**Work to complete**
Look through the material for lines with the word "footer", and copy each one.

**The input**
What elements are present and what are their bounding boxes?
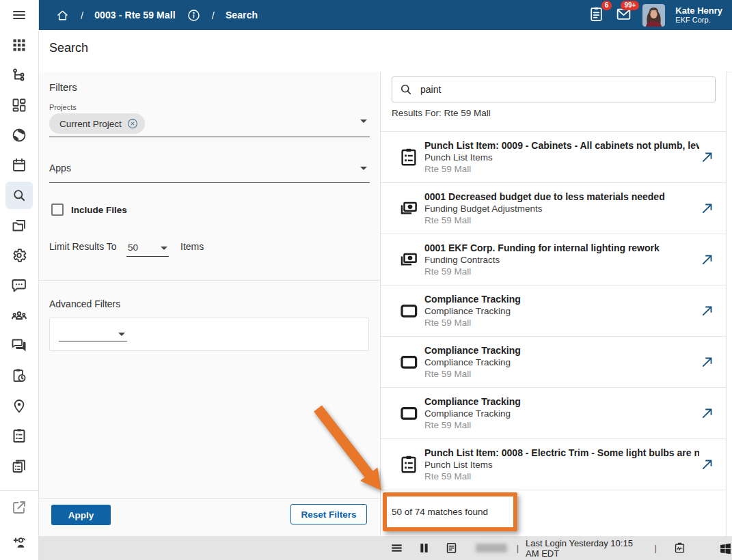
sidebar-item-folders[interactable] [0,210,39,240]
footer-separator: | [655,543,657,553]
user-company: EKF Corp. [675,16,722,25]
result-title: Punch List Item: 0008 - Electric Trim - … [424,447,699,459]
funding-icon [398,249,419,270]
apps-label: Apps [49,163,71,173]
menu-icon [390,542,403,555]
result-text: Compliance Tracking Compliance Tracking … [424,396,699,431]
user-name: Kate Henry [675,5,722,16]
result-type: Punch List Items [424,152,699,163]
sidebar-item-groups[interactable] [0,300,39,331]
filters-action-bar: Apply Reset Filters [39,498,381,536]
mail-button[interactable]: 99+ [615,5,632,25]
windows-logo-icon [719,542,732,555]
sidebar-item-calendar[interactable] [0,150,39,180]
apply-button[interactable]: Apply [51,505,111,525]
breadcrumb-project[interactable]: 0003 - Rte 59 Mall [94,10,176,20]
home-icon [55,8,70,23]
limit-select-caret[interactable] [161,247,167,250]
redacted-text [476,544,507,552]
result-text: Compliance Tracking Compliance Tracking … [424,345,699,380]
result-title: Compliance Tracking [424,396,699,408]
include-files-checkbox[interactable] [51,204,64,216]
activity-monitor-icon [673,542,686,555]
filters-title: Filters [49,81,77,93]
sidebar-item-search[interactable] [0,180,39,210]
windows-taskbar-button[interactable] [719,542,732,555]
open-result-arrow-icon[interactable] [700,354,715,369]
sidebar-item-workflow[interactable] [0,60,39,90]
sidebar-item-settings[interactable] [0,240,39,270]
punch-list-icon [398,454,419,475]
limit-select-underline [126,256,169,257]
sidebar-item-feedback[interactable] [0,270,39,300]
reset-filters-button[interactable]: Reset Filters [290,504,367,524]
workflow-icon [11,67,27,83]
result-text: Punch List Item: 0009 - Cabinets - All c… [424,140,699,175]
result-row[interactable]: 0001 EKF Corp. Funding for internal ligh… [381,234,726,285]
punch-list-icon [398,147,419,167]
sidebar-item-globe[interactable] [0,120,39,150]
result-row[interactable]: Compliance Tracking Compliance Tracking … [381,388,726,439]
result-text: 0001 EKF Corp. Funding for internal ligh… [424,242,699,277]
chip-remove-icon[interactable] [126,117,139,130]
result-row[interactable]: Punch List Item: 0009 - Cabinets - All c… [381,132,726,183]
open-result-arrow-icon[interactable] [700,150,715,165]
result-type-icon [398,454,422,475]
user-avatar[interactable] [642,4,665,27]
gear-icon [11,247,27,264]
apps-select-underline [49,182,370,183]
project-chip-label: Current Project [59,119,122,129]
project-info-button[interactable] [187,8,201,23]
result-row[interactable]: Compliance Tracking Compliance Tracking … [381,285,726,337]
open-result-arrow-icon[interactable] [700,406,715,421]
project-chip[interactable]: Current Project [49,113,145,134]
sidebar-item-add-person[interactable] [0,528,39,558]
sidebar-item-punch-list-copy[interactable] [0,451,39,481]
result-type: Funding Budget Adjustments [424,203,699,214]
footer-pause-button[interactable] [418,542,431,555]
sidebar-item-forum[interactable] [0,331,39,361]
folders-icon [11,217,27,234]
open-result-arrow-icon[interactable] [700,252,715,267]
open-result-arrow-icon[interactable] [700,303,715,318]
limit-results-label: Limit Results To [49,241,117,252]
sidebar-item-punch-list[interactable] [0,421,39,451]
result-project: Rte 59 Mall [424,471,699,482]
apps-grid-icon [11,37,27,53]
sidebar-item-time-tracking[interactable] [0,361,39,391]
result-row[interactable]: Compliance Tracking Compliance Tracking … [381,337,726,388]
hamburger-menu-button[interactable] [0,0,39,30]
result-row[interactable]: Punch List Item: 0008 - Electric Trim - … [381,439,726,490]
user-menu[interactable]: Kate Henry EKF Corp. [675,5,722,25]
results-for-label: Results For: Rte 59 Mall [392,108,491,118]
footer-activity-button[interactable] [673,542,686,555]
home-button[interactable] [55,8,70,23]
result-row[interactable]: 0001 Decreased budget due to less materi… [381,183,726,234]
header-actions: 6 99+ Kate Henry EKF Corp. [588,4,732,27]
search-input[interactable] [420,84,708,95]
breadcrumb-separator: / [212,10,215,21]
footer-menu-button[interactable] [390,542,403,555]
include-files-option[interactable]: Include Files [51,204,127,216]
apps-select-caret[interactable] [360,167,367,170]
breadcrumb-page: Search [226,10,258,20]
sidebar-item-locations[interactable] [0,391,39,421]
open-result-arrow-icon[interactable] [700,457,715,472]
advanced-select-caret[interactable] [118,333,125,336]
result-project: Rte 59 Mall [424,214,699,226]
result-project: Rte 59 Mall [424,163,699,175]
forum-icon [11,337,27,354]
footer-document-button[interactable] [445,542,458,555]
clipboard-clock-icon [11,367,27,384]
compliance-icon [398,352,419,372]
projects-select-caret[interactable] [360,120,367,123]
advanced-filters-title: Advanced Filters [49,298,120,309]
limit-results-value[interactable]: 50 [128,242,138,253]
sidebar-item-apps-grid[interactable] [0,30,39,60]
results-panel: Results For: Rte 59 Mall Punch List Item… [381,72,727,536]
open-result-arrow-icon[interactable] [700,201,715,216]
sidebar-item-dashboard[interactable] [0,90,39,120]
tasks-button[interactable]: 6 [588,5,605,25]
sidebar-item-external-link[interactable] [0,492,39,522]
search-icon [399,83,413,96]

**Written answer**
footer-separator: | [655,543,657,553]
footer-pause-button[interactable] [418,542,431,555]
footer-activity-button[interactable] [673,542,686,555]
footer-menu-button[interactable] [390,542,403,555]
footer-document-button[interactable] [445,542,458,555]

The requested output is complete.